Un communiqué de la MAP datant de juillet 2002 précise à cet égard que «la procédure d’expulsion requise par la Cour d’appel de Paris, a été rendue effective ce mardi après l’arrêt prononcé par la 14e Chambre de la Cour d’appel, le 5 juillet dernier, considérant que l’Etat chérifien a fait donation en 1949 de cette maison à l’Université de Paris et que cette occupation illégale empêchait la cité internationale de développer l’esprit de compréhension, de solidarité et d’amitié internationale et de coordonner l’activité des différentes maisons, mandat général spécifié par la convention entre la cité et la chancellerie des Universités de Paris. (…) Une fois réhabilitée, conclut le communiqué, la Maison du Maroc accueillera, à sa réouverture, principalement des étudiants et chercheurs marocains, et s’ouvrira davantage à des étudiants d’autres nationalités, pour favoriser le rayonnement de la culture marocaine dans la cité de Paris. Ce brassage reflète l’esprit et l’éthique des fondateurs de la cité»  (http://www.tinghir.org/article.php3?id_article=448).

 

Fini donc en tout cas, depuis plusieurs années, ce mode de présence 'culturelle' et 'académique' marocaines à Paname des Lumières, par lequel une catégorie d'étudiants marocains «méprisés, réprimés, bafoués dans leurs droits au Maroc [et] qui ont fui la misère, le chômage, le désespoir, espérant trouver une meilleure vie en France» - selon les termes du diagnostic d'un communiqué émanant à l'époque de la Jeunesse des Démocrates Marocains à l'Etranger (http://www.jdme.ras.eu.org/pdf/1-10-2001.pdf) - s'acquittait de sa mission de rayonnement culturel et de travail "au progrès de la science et à l'entente des nations" dans une esprit "d'émulation affectueuse".

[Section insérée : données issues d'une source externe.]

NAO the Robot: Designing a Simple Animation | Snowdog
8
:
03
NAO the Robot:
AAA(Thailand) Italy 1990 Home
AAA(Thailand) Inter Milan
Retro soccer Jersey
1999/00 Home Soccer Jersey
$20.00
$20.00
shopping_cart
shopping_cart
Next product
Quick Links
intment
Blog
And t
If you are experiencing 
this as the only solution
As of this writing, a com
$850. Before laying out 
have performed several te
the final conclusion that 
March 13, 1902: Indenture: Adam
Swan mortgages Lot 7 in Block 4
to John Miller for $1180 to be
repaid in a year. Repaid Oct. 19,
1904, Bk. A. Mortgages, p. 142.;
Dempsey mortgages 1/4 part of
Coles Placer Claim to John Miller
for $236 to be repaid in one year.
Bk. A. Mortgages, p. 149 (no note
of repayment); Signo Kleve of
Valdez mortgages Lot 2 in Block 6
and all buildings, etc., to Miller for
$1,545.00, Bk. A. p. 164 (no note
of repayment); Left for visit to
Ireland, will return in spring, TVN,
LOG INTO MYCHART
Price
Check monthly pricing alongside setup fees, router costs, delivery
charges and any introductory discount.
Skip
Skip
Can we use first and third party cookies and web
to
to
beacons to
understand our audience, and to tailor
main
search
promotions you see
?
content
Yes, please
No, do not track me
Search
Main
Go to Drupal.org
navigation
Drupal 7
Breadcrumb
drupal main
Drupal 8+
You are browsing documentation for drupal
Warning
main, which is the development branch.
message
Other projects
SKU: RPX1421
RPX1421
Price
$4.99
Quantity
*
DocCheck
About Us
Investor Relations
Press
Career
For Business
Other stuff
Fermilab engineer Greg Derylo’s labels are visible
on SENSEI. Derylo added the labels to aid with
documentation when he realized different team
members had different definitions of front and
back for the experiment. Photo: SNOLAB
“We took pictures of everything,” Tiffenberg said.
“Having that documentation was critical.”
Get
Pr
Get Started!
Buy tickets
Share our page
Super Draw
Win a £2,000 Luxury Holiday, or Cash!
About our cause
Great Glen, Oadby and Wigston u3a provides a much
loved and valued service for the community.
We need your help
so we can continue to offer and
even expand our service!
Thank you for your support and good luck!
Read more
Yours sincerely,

Cette génération avait en fait transformé la Maison du Maroc en une buvette populaire qui assurait à tout passant, en une sorte de compétition avec la Mosquée de Paris, un service permanant de thé marocain à la menthe. Un service qui tourne dans certaines occasions en un véritable commerce forain saisonnier : des groupes barbus ou imberbes, selon les vents idéologiques, débarquent et campent avec de gigantesques bouilloires, braséros portatifs et cartons de sucres et de menthes, pour alimenter certaines caisses noires, sur le fond cacophonique de tout un souk de foyers de discours misérabilistes où  l'esprit "d'émulation affectueuse" et de "travail au progrès de la science et à l'entente des nations" fait place à l'esprit du 'Hrig' et du ‘clandestinisme’ comme modes et perspectives de vie de l'étudiant.

Un étudiant qui promet pour chaque année prochaine la soutenance d'une 'thèse' pas comme les autres. Une thèse  sur "L'ethno-socio-culturalité micro-économique du Marocain à travers le lexique de la poésie érotique d'un auteur soufi anonyme du Moyen Age: approche multidimensionnelle et transdisciplinaire" !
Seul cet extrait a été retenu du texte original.